Records from a collection:
· · · · ·

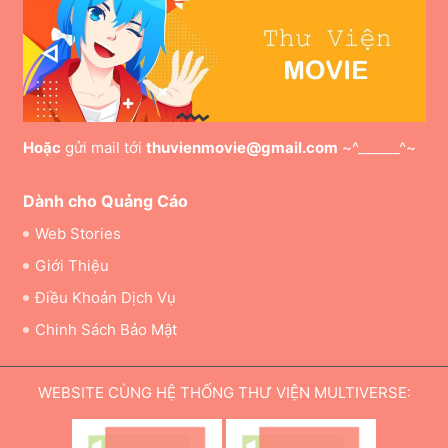
Hoặc
gửi mail tới
thuvienmovie@gmail.com
~^______^~
Dành cho Quảng Cáo
Web Stories
Giới Thiệu
Điều Khoản Dịch Vụ
Chinh Sách Bảo Mật
WEBSITE CÙNG HỆ THỐNG THƯ VIỆN MULTIVERSE:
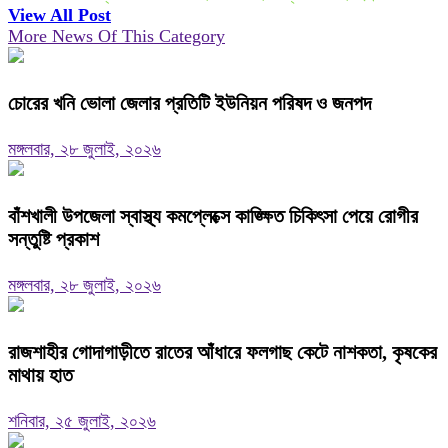
View All Post
More News Of This Category
চোরের খনি ভোলা জেলার প্রতিটি ইউনিয়ন পরিষদ ও জনপদ
মঙ্গলবার, ২৮ জুলাই, ২০২৬
বাঁশখালী উপজেলা স্বাস্থ্য কমপ্লেক্সে কাঙ্ক্ষিত চিকিৎসা পেয়ে রোগীর
সন্তুষ্টি প্রকাশ
মঙ্গলবার, ২৮ জুলাই, ২০২৬
রাজশাহীর গোদাগাড়ীতে রাতের আঁধারে ফলগাছ কেটে নাশকতা, কৃষকের
মাথায় হাত
শনিবার, ২৫ জুলাই, ২০২৬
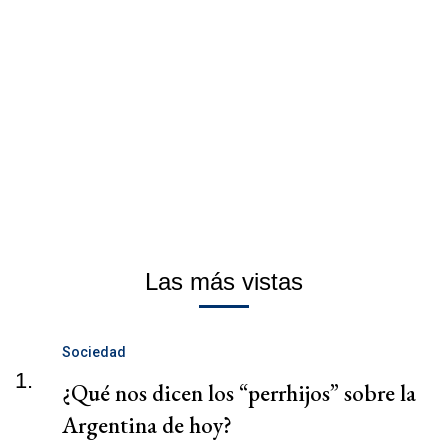
Las más vistas
Sociedad
1.
¿Qué nos dicen los “perrhijos” sobre la
Argentina de hoy?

· · · · ·

**What you need to do**
Return only the lines from the one that contains "Web Stories" through the closing line of the data, inclusive, reproduced exactly and with every picture left out.

**Completed exercise**
Web Stories
Giới Thiệu
Điều Khoản Dịch Vụ
Chinh Sách Bảo Mật
WEBSITE CÙNG HỆ THỐNG THƯ VIỆN MULTIVERSE:
View All Post
More News Of This Category
চোরের খনি ভোলা জেলার প্রতিটি ইউনিয়ন পরিষদ ও জনপদ
মঙ্গলবার, ২৮ জুলাই, ২০২৬
বাঁশখালী উপজেলা স্বাস্থ্য কমপ্লেক্সে কাঙ্ক্ষিত চিকিৎসা পেয়ে রোগীর
সন্তুষ্টি প্রকাশ
মঙ্গলবার, ২৮ জুলাই, ২০২৬
রাজশাহীর গোদাগাড়ীতে রাতের আঁধারে ফলগাছ কেটে নাশকতা, কৃষকের
মাথায় হাত
শনিবার, ২৫ জুলাই, ২০২৬
Las más vistas
Sociedad
1.
¿Qué nos dicen los “perrhijos” sobre la
Argentina de hoy?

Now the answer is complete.